Today we tackle Sola Scriptura. This is the doctrine that claims that God's Word alone is sufficient in giving us the truth necessary for salvation. The Bible takes itself this seriously within the Bible itself. "All Scripture is breathed out by God and profitable for teaching, for reproof, for correction, and for training in righteousness, that the man of God may be competent, equipped for every good work." (2 Tim. 3:16-17) Jesus considered sacred the revealed word of God to the prophets and the revealed law of God to Moses. Peter, in his letters, considers already the letters of Paul to be Scripture, the Word of God to be revered and protected (2 Peter 3:14-16). When the Incarnate Lord came down, it is fitting that he is described as The Word come down, dwelling amongst us. The second person of the Trinity brings with him the message of God's truth in his words, life, and actions, and he gives that same authority to the revealed Word as it had unfolded through redemptive history.
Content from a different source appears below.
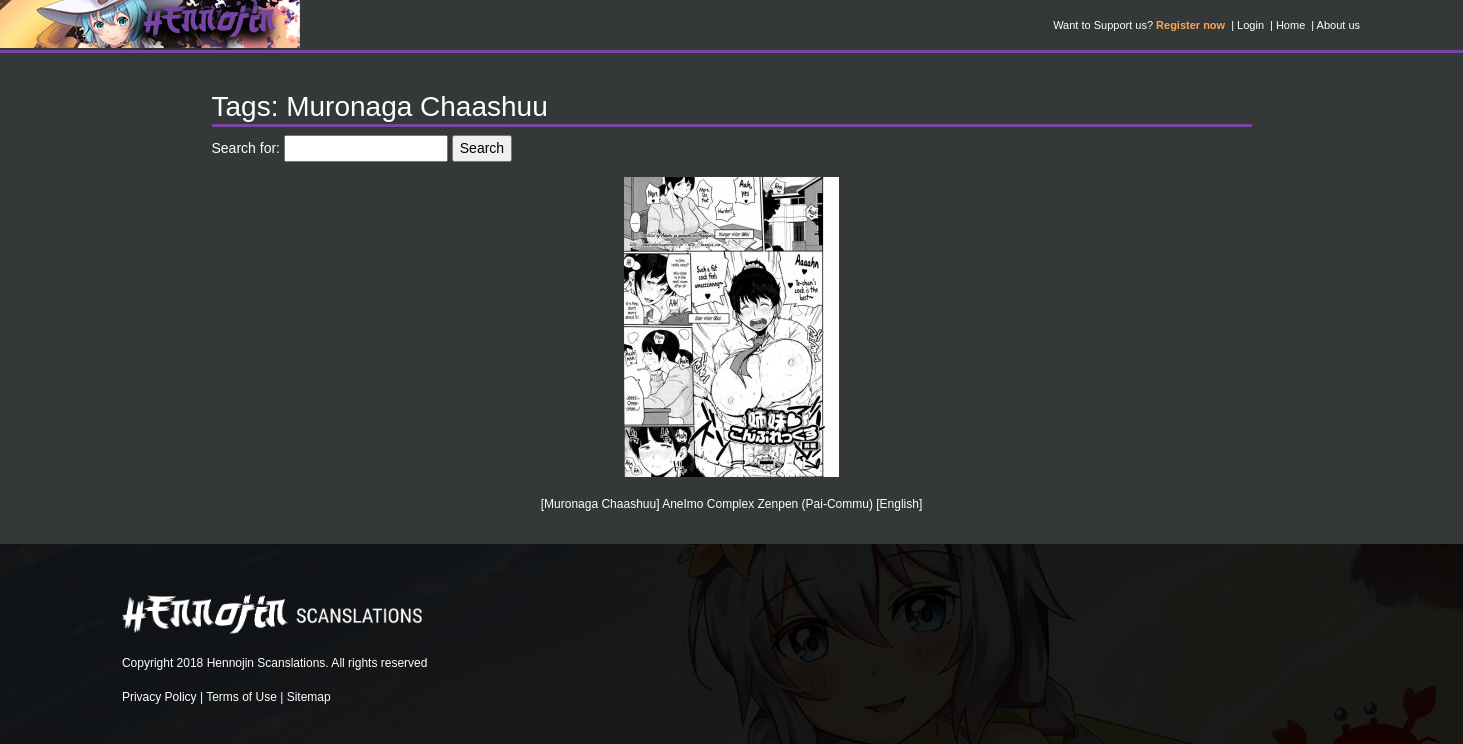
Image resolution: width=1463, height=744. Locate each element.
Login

It is right then for us to defend the sufficiency of Scripture for salvation. It is not a tool that we use to guide people to truth, it is the guide itself. We point to it, not the other way around. No other institution, tradition, pastor, or ritual can teach you about salvation through Jesus Christ like the Word of God. It is true that at points in church history the church itself is elevated to a status of authority that befits it not, where its word coming down into the lives of people carries equal weight with the Word of God. It is never right for the church to take on this kind of authority. Instead the church is to take its authority from the Word of God, leading in spiritual guidance, Scriptural teaching, administering sacraments, and exercising discipline only as governed by God's Word.
There is a strong theme of the conscience that runs throughout the New Testament. Our thoughts and instincts are to be tested against God's Word, but in matters where the decision is not just clear from the Bible, the conscience is to guide - a conscience governed by study of The Word. But the church is not to be a substitute where God's Word is silent - the church is not to bind one's conscience by deciding on behalf of the whole.
I used to describe Scriptural authority this way to children: if you were lost in a forest and met three people, who would you follow: the first man says he's as lost as you are, no idea how he got there; the second person said he's been there before, has some familiarity with these trails, so he thinks he can get you home; the third person says, "I invented these trails. I made this forest - follow me." You would follow person #3. And the Lord of the universe has given us a guidebook, and in it is the gift of life. Devour it for all that it is and rest in its completeness.